We firstly import pandas, which we'll use to download the TSV files from Google Cloud Storage, and any other libraries that we'll need.

In [254]:
import pandas as pd
import json
import random
import numpy as np

In [259]:
random.seed(20)  # for reproduciablity

The following is a simple function to take the data (which has two columns) and convert it to a tree with a root note (question) and one child (answer).

In [None]:
def convert_unified_qa(dataset_url):
    # download using pandas
    ds = pd.read_csv(dataset_url, on_bad_lines="skip", names=["Question", "Answer"], sep="\t")
    # get name for metatdata
    ds_name = dataset_url.split("/unifiedqa/data/")[1].split("/")[0]
    # get conversation templates list
    conv_funcs = converter_functions[ds_name]

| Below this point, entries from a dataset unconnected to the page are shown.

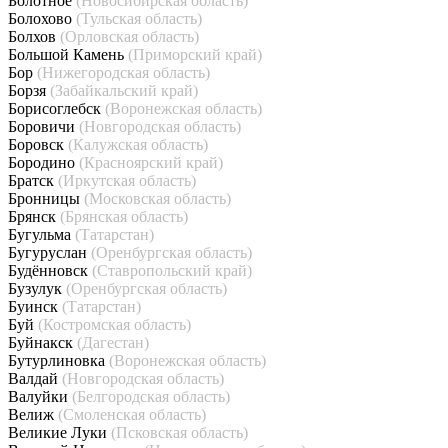
Болотное
(Новосибирская область)
Болохово
(Тульская область)
Болхов
(Орловская область)
Большой Камень
(Приморский край)
Бор
(Нижегородская область)
Борзя
(Забайкальский край)
Борисоглебск
(Воронежская область)
Боровичи
(Новгородская область)
Боровск
(Калужская область)
Бородино
(Красноярский край)
Братск
(Иркутская область)
Бронницы
(Московская область)
Брянск
(Брянская область)
Бугульма
(Татарстан)
Бугуруслан
(Оренбургская область)
Будённовск
(Ставропольский край)
Бузулук
(Оренбургская область)
Буинск
(Татарстан)
Буй
(Костромская область)
Буйнакск
(Дагестан)
Бутурлиновка
(Воронежская область)
Валдай
(Новгородская область)
Валуйки
(Белгородская область)
Велиж
(Смоленская область)
Великие Луки
(Псковская область)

    # create conversation forest
    conversation_forest = []
    for item in ds.itertuples():
        # get q,a from table
        question = item.Question
        answer = item.Answer
        if question == np.nan or answer == np.nan:
            print("Skipped")
        # get a random conversation generatore function
        conv_func = random.choice(conv_funcs)
        try:
            conv_list = conv_func(question, answer)
        except:
            print("!!!!!!!!!!!! Skipped one example")
            #             print(conv_func)
            #             print(question)
            #             print(answer)
            continue
        if not is_valid_conversation(conv_list, item.Question, item.Answer):
            print("!!!!!!!!!!!! Skipped one example")
            continue
        # build nodes and tree
        root = ConversationTreeNode(text=conv_list[0], role="prompter", children=[], metadata=None)
        prev_node = root
        for i in range(1, len(conv_list)):
            role = "prompter"
            if i % 2 == 1:
                role = "assistant"
            next_node = ConversationTreeNode(text=conv_list[i], role="assistant", children=[], metadata=None)
            prev_node.children.append(next_node)
            prev_node = next_node
        conversation_tree = ConversationTree(root=root, metadata={"dataset": ds_name})

        # save the tree to the forest
        conversation_forest.append(conversation_tree)

    conversation_forest_json = [
        json.loads(TreeEncoder().encode(conversation_tree)) for conversation_tree in conversation_forest
    ]

    print(json.dumps(conversation_forest_json, indent=4), file=open(f"./{ds_name}.json", "w+"))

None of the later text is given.